À l’heure où les enfants de France entrent en classe, de petits Ukrainiens voient les chars arriver dans leurs villes et villages ; les avions bombardent, les sirènes retentissent…

 

Je travaille depuis plusieurs mois sur des archives relatives à l’invasion de la France par les troupes d’Hitler en mai juin 1940 ; j’ai interrogé des anciens dans le nord de notre pays.
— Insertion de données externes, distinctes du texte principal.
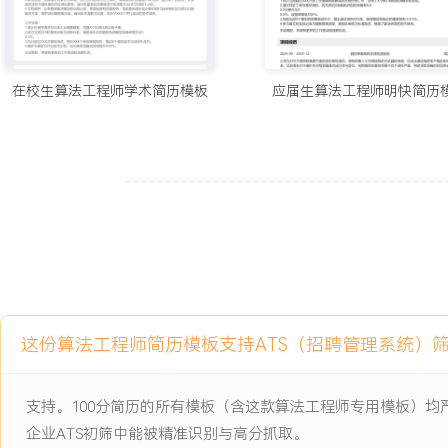
题，相关方案推广至其他项目组，减少同类问题排查时间XXX%。
工作业绩：
1.主导智能客服核心算法迭代，使意图识别准确率达到XXX%，每年
在校生算法工程师学术简历模板
应届生算法工程师明快简历
XXX万元。
2.完成XXX个核心算法的工程化落地与性能优化，服务响应延迟降低X
万次调用。
3.构建高效数据生产线，累计处理并交付高质量训练数据XXX万条，
型快速上线。
4.通过A/B测试框架验证并推动XXX项算法策略上线，平均提升客户满
5.参与设计的算法中台服务XXX个业务产品，资源利用率提升XXX%
XXX%。
6.指导并协助团队同事解决技术难题，保障项目关键里程碑100%按
7.技术分享与知识沉淀提升团队整体效率，相关经验复用避免潜在线上
这份算法工程师简历模板支持ATS（招聘管理系统）
主动离职，希望有更多的工作挑战和涨薪机会。
支持。100分简历的所有模板（含这款算法工程师专用模板）
项目经历
企业ATS初筛中能被精准识别与高分抓取。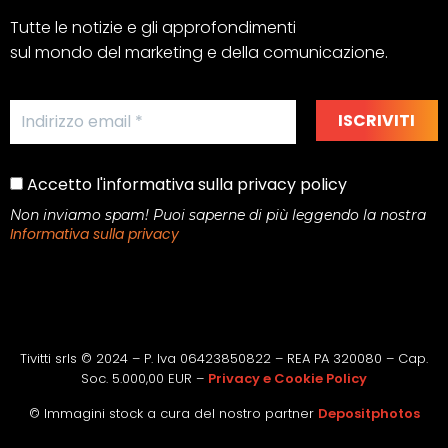
Tutte le notizie e gli approfondimenti
sul mondo del marketing e della comunicazione.
Accetto l'informativa sulla privacy policy
Non inviamo spam! Puoi saperne di più leggendo la nostra
Informativa sulla privacy
Tivitti srls © 2024 – P. Iva 06423850822 – REA PA 320080 – Cap.
Soc. 5.000,00 EUR –
Privacy e Cookie Policy
© Immagini stock a cura del nostro partner
Depositphotos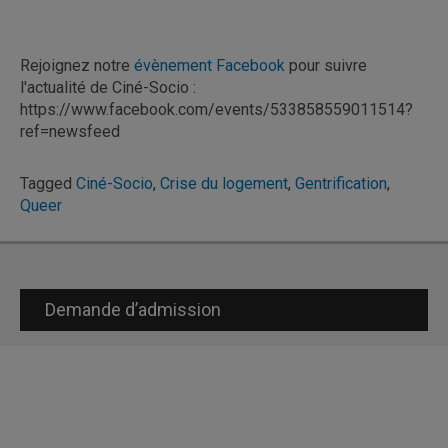
Rejoignez notre
évènement Facebook
pour suivre
l'actualité de Ciné-Socio :
https://www.facebook.com/events/533858559011514?
ref=newsfeed
Tagged
Ciné-Socio
,
Crise du logement
,
Gentrification
,
Queer
Demande d’admission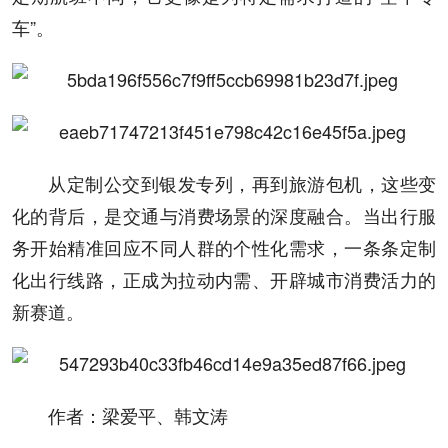
车”。
从定制公交到银发专列，再到旅游包机，这些变
化的背后，是交通与消费场景的深度融合。当出行服
务开始精准回应不同人群的个性化需求，一条条定制
化出行线路，正成为拉动内需、开辟城市消费活力的
新赛道。
作者：梁爱平、韩文涛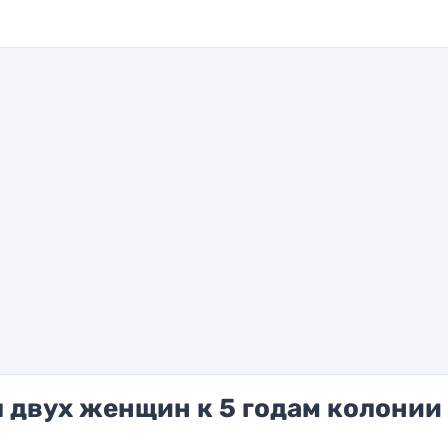
 двух женщин к 5 годам колонии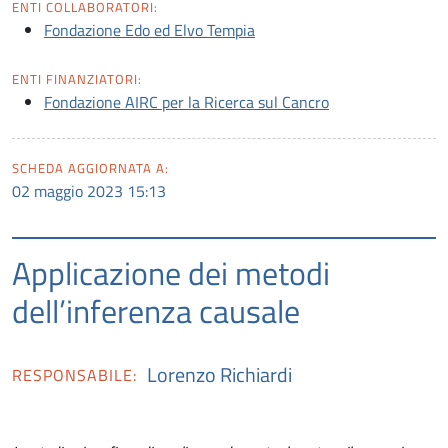
ENTI COLLABORATORI:
Fondazione Edo ed Elvo Tempia
ENTI FINANZIATORI:
Fondazione AIRC per la Ricerca sul Cancro
SCHEDA AGGIORNATA A:
02 maggio 2023 15:13
Applicazione dei metodi
dell’inferenza causale
Lorenzo Richiardi
RESPONSABILE: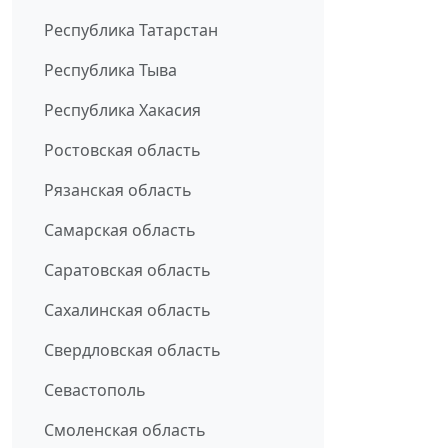
Республика Татарстан
Республика Тыва
Республика Хакасия
Ростовская область
Рязанская область
Самарская область
Саратовская область
Сахалинская область
Свердловская область
Севастополь
Смоленская область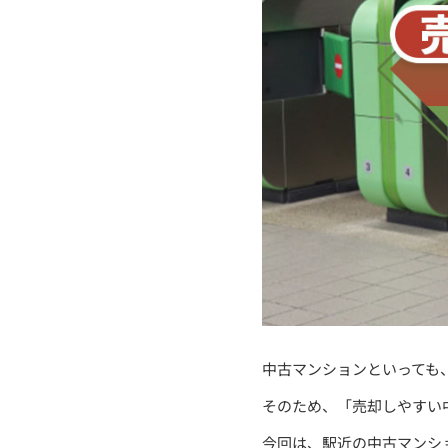
中古マンションといっても
そのため、「売却しやすい
今回は、駅近の中古マンシ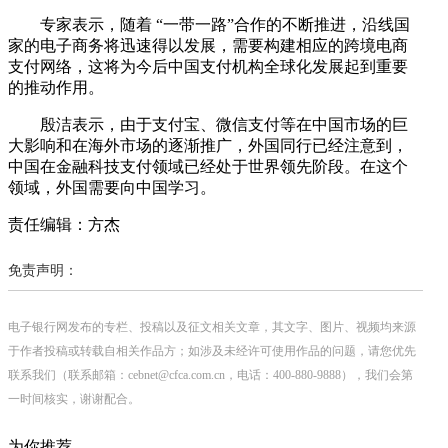
专家表示，随着 “一带一路”合作的不断推进，沿线国
家的电子商务将迅速得以发展，需要构建相应的跨境电商
支付网络，这将为今后中国支付机构全球化发展起到重要
的推动作用。
殷洁表示，由于支付宝、微信支付等在中国市场的巨
大影响和在海外市场的逐渐推广，外国同行已经注意到，
中国在金融科技支付领域已经处于世界领先阶段。在这个
领域，外国需要向中国学习。
责任编辑：方杰
免责声明：
电子银行网发布的专栏、投稿以及征文相关文章，其文字、图片、视频均来源
于作者投稿或转载自相关作品方；如涉及未经许可使用作品的问题，请您优先
联系我们（联系邮箱：cebnet@cfca.com.cn，电话：400-880-9888），我们会第
一时间核实，谢谢配合。
为你推荐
Je rédige un ouvrage qui - je l’espère - permettra à des jeunes de comprendre ces faits historiques.

 

> LE BILAN HUMAIN DE LA Seconde Guerre mondiale : On comptabilise entre 60 et 70 millions de morts, dont 44 à 50 millions de civils, entre 1937 et 1945.

 

Voilà ce qu’a provoqué la folie d’un dictateur qui avait préparé son programme dans « Mein Kampf ».

 

Je ne parviendrai jamais à comprendre que des hommes préfèrent massacrer plutôt que de chercher à vivre en bonne fraternité.

 

 

 

 

 

 

Poutine est maintenant dans sa bulle meurtrière ; je forme des vœux pour qu’il revienne sur sa funeste décision, mais c’est beaucoup demander à un homme - qui décide seul - engagé dans un tel processus.